━━━ STORED DATA
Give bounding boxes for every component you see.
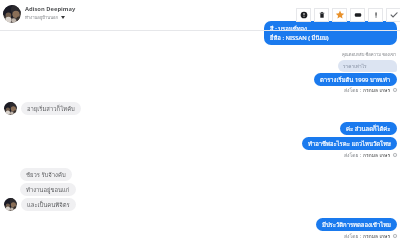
staticText: ส่งโดย : (344, 151, 363, 159)
button[interactable]: มีประวัติการทดลองเข้าไหม (316, 218, 397, 231)
button[interactable]: ชัยวร รับจ้างคับ (20, 168, 72, 181)
button[interactable]: ทำงานอยู่ขอนแก่ (20, 183, 76, 196)
staticText: คุณตอบกลับ ข้อความ ของเขา (342, 51, 397, 58)
staticText: สี : บรอนซ์ทอง (270, 24, 307, 33)
button[interactable]: Done (386, 8, 400, 22)
button[interactable]: Archive (350, 8, 365, 22)
staticText: และเป็นคนพิจิตร (27, 200, 70, 209)
staticText: ทำงานอยู่ขอนแก่ (26, 185, 70, 194)
button[interactable]: อายุเริ่มสาวก็โทคับ (21, 102, 81, 115)
button[interactable]: Star (332, 8, 347, 22)
button[interactable]: ค่ะ ส่วนลดก็ได้ค่ะ (340, 122, 397, 135)
staticText: อายุเริ่มสาวก็โทคับ (27, 104, 75, 113)
staticText: ชัยวร รับจ้างคับ (26, 170, 66, 179)
button[interactable]: และเป็นคนพิจิตร (21, 198, 76, 211)
staticText: ค่ะ ส่วนลดก็ได้ค่ะ (346, 124, 391, 133)
button[interactable]: ทำอาชีพอะไรคะ แถวไหนวัดโทษ (302, 137, 397, 150)
button[interactable]: Mark unread (368, 8, 383, 22)
staticText: ทำอาชีพอะไรคะ แถวไหนวัดโทษ (308, 139, 391, 148)
staticText: กรกมล เกษร (363, 232, 391, 240)
staticText: ยี่ห้อ : NISSAN ( มีนิยม) (270, 33, 329, 42)
button[interactable]: ตารางเริ่มต้น 1999 บาทเท่า (314, 73, 397, 86)
staticText: กรกมล เกษร (363, 86, 391, 94)
staticText: กรกมล เกษร (363, 151, 391, 159)
staticText: ทำงานอยู่บ้านนอก (25, 14, 59, 21)
staticText: ราคาเท่าไร (343, 62, 367, 70)
staticText: ส่งโดย : (344, 86, 363, 94)
staticText: ส่งโดย : (344, 232, 363, 240)
button[interactable]: สี : บรอนซ์ทอง (264, 21, 397, 45)
staticText: ตารางเริ่มต้น 1999 บาทเท่า (320, 75, 391, 84)
button[interactable]: Delete (314, 8, 329, 22)
button[interactable]: ราคาเท่าไร (338, 60, 397, 72)
staticText: Adison Deepimay (25, 5, 76, 13)
staticText: มีประวัติการทดลองเข้าไหม (322, 220, 391, 229)
button[interactable]: Info (296, 8, 311, 22)
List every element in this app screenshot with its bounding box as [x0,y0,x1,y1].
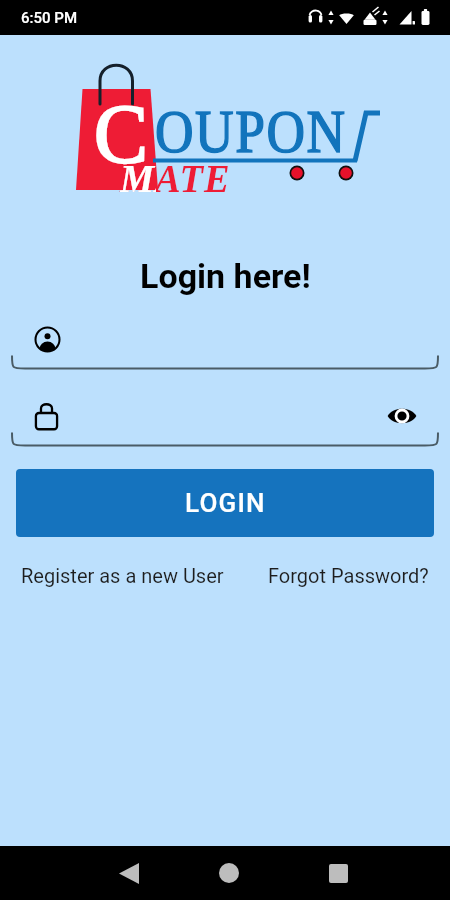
staticText: MATE [120,156,231,200]
staticText: Register as a new User [21,564,224,587]
button[interactable]: Show password [387,406,417,426]
button[interactable]: Register as a new User [21,564,224,587]
staticText: OUPON [155,98,348,166]
staticText: Login here! [140,256,311,296]
button[interactable]: Recent apps [314,849,362,897]
staticText: 6:50 PM [21,9,78,27]
button[interactable]: LOGIN [16,469,434,537]
staticText: MATE [120,156,156,198]
staticText: Forgot Password? [268,564,429,587]
button[interactable]: Home [205,849,253,897]
button[interactable]: Show password [0,385,450,447]
staticText: LOGIN [185,488,266,518]
button[interactable]: Back [105,849,153,897]
button[interactable] [0,308,450,370]
staticText: C [94,87,148,181]
staticText: C [94,87,148,181]
button[interactable]: Forgot Password? [268,564,429,587]
staticText: OUPON [155,98,348,166]
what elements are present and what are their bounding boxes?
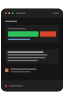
button[interactable]: Reject [40, 31, 56, 37]
button[interactable]: Accept [8, 31, 38, 37]
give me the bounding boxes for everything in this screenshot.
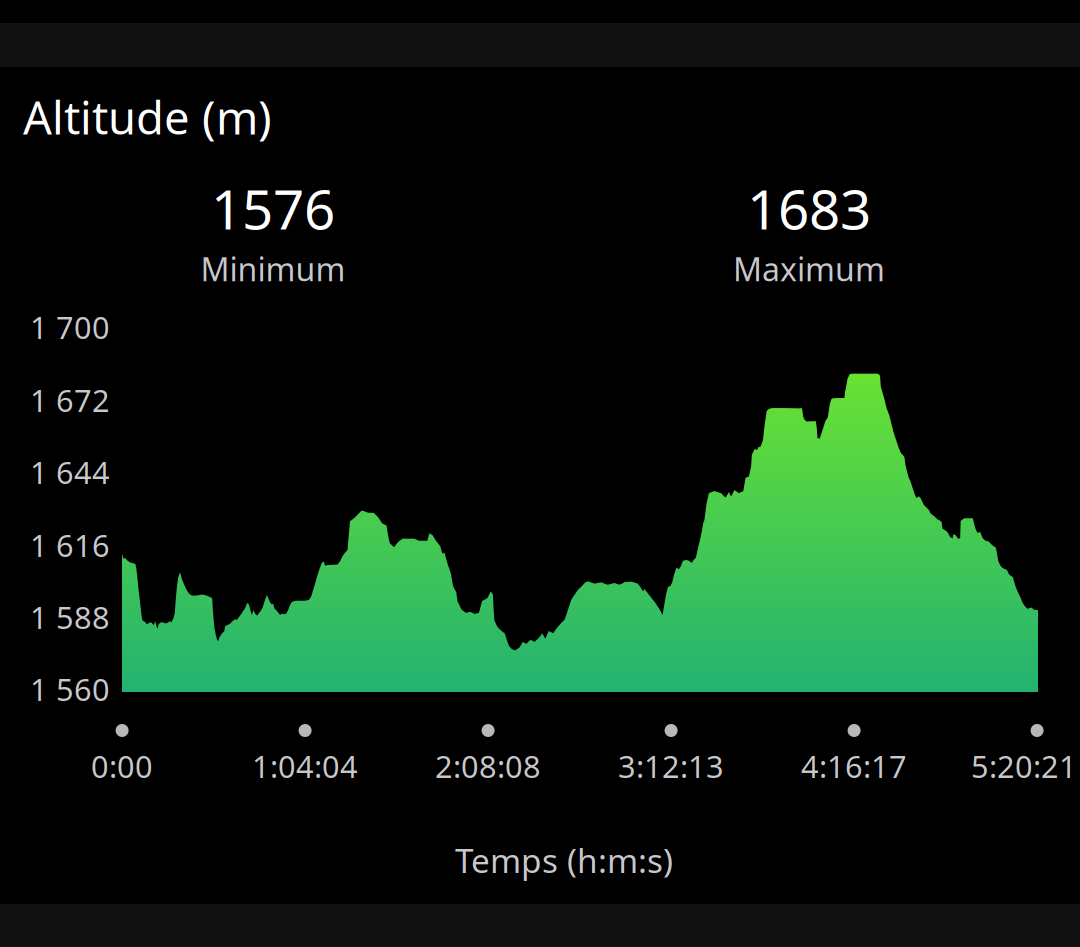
staticText: 3:12:13 — [618, 746, 724, 786]
staticText: 1:04:04 — [252, 746, 358, 786]
staticText: Minimum — [200, 248, 346, 290]
staticText: 1 700 — [30, 307, 110, 347]
staticText: 1683 — [747, 172, 871, 245]
staticText: Altitude (m) — [23, 87, 272, 147]
staticText: Maximum — [733, 248, 885, 290]
staticText: 1 588 — [30, 597, 110, 637]
staticText: 1 672 — [30, 380, 110, 420]
staticText: 4:16:17 — [801, 746, 907, 786]
staticText: 1 560 — [30, 669, 110, 709]
staticText: 2:08:08 — [435, 746, 541, 786]
staticText: 0:00 — [91, 746, 153, 786]
staticText: 1 644 — [30, 452, 110, 492]
staticText: Temps (h:m:s) — [455, 838, 673, 882]
staticText: 5:20:21 — [971, 746, 1077, 786]
staticText: 1576 — [211, 172, 335, 245]
button[interactable]: Altitude chart — [0, 0, 1080, 947]
staticText: 1 616 — [30, 525, 110, 565]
━━━━━━
Only the lines with "วนลดก" are needed; find them in the records and copy each one.

button[interactable]: ค่ะ ส่วนลดก็ได้ค่ะ (340, 122, 397, 135)
staticText: ค่ะ ส่วนลดก็ได้ค่ะ (346, 124, 391, 133)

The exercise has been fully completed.